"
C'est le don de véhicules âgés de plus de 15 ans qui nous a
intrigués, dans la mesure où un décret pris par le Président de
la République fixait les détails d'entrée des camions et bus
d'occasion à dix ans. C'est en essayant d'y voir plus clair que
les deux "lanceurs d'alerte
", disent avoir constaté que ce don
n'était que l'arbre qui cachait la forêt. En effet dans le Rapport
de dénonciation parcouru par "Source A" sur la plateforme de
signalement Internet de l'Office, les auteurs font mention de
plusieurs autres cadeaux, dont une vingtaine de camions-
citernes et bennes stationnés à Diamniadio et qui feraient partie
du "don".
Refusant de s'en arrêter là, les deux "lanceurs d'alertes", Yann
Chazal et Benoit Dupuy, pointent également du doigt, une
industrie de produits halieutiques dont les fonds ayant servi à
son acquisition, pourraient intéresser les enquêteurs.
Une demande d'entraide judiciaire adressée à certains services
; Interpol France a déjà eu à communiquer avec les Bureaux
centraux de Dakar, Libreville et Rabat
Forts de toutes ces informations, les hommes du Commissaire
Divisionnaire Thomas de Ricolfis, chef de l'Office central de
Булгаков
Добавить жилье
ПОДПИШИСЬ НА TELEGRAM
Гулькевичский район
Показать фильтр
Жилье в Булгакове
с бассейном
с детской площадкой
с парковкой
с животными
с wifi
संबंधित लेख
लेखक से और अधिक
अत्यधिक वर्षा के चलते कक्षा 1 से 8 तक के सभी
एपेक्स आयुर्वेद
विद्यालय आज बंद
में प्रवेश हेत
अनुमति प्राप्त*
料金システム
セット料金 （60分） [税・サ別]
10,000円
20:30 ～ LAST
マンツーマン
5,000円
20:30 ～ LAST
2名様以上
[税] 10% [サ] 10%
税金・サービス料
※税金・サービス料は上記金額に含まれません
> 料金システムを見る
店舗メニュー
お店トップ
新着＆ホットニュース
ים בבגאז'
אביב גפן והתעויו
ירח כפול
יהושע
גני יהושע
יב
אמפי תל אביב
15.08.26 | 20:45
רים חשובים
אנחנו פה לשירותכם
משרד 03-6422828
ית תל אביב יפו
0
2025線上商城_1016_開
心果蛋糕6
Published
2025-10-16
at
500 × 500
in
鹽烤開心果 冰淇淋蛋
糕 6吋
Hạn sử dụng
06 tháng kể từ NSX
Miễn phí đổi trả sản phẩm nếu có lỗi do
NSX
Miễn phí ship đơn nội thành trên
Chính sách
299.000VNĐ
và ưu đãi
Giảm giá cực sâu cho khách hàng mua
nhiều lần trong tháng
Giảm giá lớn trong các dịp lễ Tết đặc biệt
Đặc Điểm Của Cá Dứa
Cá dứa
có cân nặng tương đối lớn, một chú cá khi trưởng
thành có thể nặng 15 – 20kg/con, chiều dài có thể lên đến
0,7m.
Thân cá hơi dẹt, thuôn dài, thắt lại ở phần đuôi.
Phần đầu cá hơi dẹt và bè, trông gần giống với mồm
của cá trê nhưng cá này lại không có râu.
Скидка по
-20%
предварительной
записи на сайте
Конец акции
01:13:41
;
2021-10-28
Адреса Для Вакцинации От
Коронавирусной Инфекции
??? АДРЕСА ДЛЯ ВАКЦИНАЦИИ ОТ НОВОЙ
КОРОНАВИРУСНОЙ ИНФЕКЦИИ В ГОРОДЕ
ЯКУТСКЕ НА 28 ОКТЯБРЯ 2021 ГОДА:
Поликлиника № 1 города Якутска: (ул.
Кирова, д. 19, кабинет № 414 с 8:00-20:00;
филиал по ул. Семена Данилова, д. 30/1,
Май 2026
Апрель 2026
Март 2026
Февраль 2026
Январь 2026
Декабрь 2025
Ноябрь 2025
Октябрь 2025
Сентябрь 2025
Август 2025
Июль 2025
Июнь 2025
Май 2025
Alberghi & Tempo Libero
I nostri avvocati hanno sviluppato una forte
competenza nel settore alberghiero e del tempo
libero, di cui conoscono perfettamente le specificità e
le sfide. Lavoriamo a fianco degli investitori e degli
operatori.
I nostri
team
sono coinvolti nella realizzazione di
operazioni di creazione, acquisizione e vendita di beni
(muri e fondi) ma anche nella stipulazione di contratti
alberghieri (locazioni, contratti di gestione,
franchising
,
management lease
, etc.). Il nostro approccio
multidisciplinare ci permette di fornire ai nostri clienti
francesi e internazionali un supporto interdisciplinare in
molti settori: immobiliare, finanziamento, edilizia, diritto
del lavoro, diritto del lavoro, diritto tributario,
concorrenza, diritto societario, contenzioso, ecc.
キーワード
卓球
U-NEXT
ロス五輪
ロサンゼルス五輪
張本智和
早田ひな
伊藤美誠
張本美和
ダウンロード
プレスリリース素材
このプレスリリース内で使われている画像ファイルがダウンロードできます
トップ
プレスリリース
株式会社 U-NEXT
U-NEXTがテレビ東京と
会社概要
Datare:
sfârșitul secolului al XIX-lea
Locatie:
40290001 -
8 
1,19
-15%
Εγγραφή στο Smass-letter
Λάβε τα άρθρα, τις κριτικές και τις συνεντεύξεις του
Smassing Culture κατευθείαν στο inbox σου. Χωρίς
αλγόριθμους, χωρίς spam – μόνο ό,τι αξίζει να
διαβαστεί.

## WORK REQUIRED
Using the data above, say how many lines include the word "tháng". Write only that number.

## RESULT BELOW
2